Quand on parle de « civilisation », on attache généralement à cette notion une intention qualitative ; or la civilisation ne représente une valeur qu’à condition d’être d’origine supra-humaine et d’impliquer, pour le « civilisé », le sens du sacré : n’est réellement civilisé qu’un peuple qui possède ce sens et qui en vit. Si l’on nous objecte que cette réserve ne tient pas compte de toute la signification du mot et qu’un monde « civilisé » sans religion est concevable, nous répondrons que dans ce cas la « civilisation » devient indifférente, ou plutôt — puisqu’il n’y a pas de choix légitime entre le sacré et autre chose — qu’elle est la plus fallacieuse des aberrations. Le sens du sacré est fondamental pour toute civilisation. Le sens du sacré est fondamental pour toute civilisation parce qu’il est fondamental pour l’homme ; le sacré – l’immuable et l’inviolable, donc l’infiniment majestueux – est dans la substance même de notre esprit et de notre existence. Le monde est malheureux parce que les hommes vivent au-dessous d’eux-mêmes ; l’erreur des modernes, c’est de vouloir réformer le monde sans vouloir ni pouvoir réformer l’homme ; et cette contradiction flagrante, cette tentative de faire un monde meilleur sur la base d’une humanité pire, ne peut aboutir qu’à l’abolition même de l’humanité et par conséquent aussi du bonheur. Réformer l’homme, c’est le relier au Ciel, rétablir le lien rompu ; c’est l’arracher au règne de la passion, au culte de la matière, de la quantité et de la ruse, et le réintégrer dans le monde de l’esprit et de la sérénité, nous dirions même : dans le monde de la raison suffisante.

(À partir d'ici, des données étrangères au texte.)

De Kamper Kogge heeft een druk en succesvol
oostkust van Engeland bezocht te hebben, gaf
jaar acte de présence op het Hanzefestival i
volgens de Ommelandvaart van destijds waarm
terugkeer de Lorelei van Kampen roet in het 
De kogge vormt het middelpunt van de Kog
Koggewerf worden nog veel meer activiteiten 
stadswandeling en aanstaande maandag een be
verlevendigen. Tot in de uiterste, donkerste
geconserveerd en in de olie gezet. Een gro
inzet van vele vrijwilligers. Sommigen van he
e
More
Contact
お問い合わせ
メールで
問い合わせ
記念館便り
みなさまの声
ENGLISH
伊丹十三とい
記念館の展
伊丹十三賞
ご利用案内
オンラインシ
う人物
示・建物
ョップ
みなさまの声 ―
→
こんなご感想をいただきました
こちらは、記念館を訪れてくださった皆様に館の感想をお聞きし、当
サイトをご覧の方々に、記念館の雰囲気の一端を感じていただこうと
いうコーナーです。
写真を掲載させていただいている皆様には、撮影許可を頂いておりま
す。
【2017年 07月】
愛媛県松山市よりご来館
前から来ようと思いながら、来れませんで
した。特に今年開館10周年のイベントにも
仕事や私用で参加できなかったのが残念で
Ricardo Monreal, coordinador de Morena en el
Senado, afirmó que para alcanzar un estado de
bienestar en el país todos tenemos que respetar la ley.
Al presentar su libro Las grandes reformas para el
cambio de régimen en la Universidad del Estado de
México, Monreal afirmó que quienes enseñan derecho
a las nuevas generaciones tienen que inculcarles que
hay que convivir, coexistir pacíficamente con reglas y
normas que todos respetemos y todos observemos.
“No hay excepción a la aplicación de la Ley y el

(1) Il y a là comme une perversion de l’instinct de conservation, un besoin de consolider l’erreur pour avoir la conscience tranquille.

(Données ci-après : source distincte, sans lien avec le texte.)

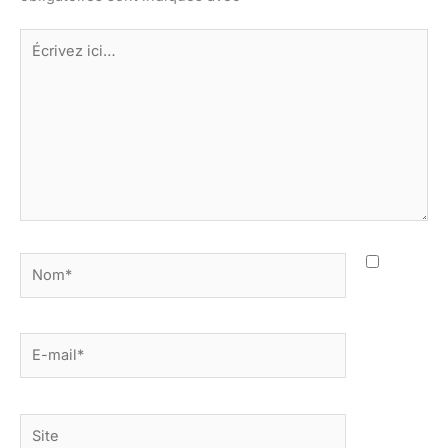
Écrivez
ici…
Nom*
E-
mail*
Site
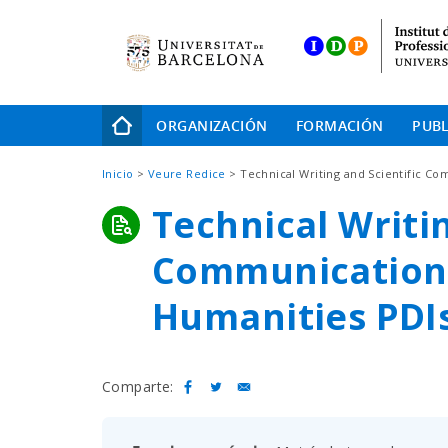
Skip
to
main
navigation
Navegación
ORGANIZACIÓN
FORMACIÓN
PUBL
principal
Sobrescribir
Inicio
Veure Redice
Technical Writing and Scientific Co
enlaces
Technical Writin
de
ayuda
Communication f
a
la
Humanities PDI
navegación
Comparte:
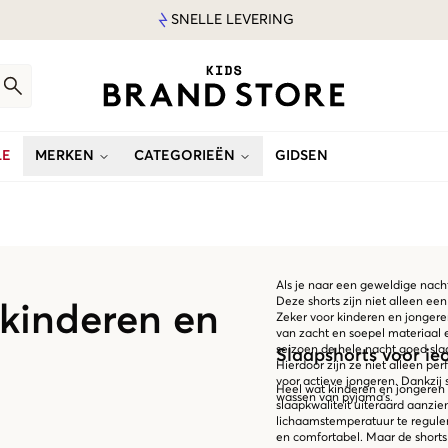
SNELLE LEVERING
LE
MERKEN
CATEGORIEËN
GIDSEN
Als je naar een geweldige nacht
Deze shorts zijn niet alleen een
 kinderen en
Zeker voor kinderen en jongere
van zacht en soepel materiaal e
seizoen de hele nacht goed slaa
Slaapshorts voor ie
Hierdoor zijn ze niet alleen pe
voor actieve jongeren. Dankzij 
Heel wat kinderen en jongeren v
wassen van pyjama's.
slaapkwaliteit uiteraard aanzie
lichaamstemperatuur te reguler
en comfortabel. Maar de short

(2) Les spéculations teilhardiennes offrent un exemple frappant d’une théologie succombée aux microscopes et aux télescopes, aux machines et à leurs conséquences philosophiques et sociales, — « chute » qui serait exclue s’il y avait là la moindre connaissance intellective directe des réalités immatérielles. Le côté « inhumain » de la dite doctrine est d’ailleurs très révélateur.

(3) Le plus intégralement « humain », c’est ce qui donne à l’homme les meilleures chances pour l’au-delà, et c’est aussi, par là même, ce qui correspond le plus profondément à sa nature ».

Frithjof Schuon, Comprendre l’Islam, éd. Gallimard, 1961, pp. 39-41.